# Keyword extraction experiments

Running the cell below loads the details about statements and keywords.

In [15]:
import json

mathlib_keyword_summary = json.load(open("full_mathlib_keyword_summary.json", "r"))

A function to find the sentences containing a given keyword.

In [18]:
def get_statements_with_keyword(kw:str) -> list:
    return [stmt for stmt in mathlib_keyword_summary if kw in stmt["keywords"]]

---

A test with a specific keyword.

In [19]:
for stmt in get_statements_with_keyword("free group"):
    print(stmt["doc_string"])

 Two homomorphisms out of a free group are equal if they are equal on generators.  See note [partially-applied ext lemmas].
 If two words correspond to the same element in the free group, then they have a common maximal reduction.

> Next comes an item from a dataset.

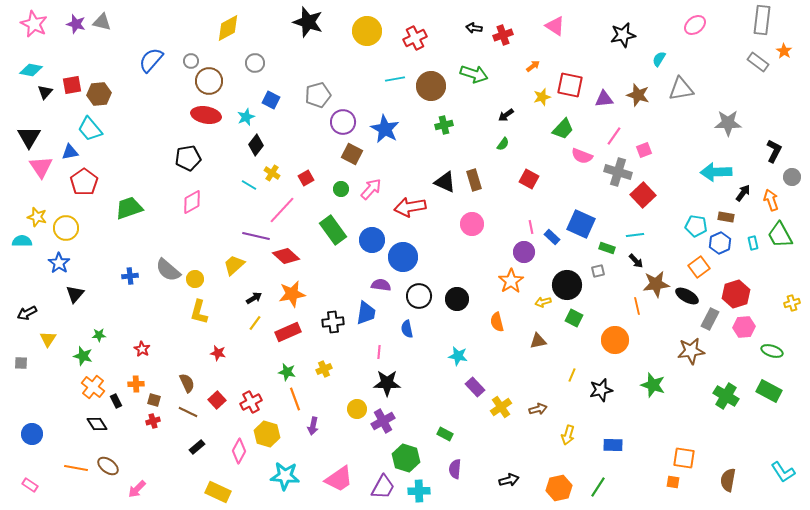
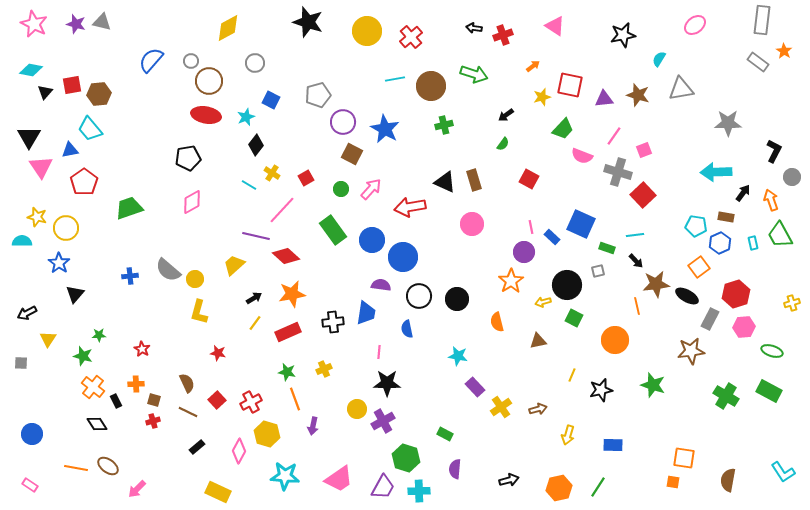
red cross at (415, 38): moved 4 px left, 1 px up; rotated 15 degrees counterclockwise
blue triangle at (70, 152): moved 2 px up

This is the proof that the function that sends an element of the free group to its maximal reduction is well-defined.
 A word and its maximal reduction correspond to the same element of the free group.
Quotienting a group by its additive torsion subgroup yields an additive torsion free group.
Quotienting a group by its torsion subgroup yields a torsion free group.
 If two words have a common maximal reduction, then they correspond to the same element in the free group.
 The universal property of a free group: A functions from the generators of `G` to another group extends in a unique way to a homomorphism from `G`.  Note that since `is_free_group.lift` is expressed as a bijection, it already expresses the universal property.
The canonical injection from the t

---

## The Yake keyword extractor

Running this as well as the next section requires having [`Yake` - _Yet Another Keyword Extractor_](https://pypi.org/project/yake/).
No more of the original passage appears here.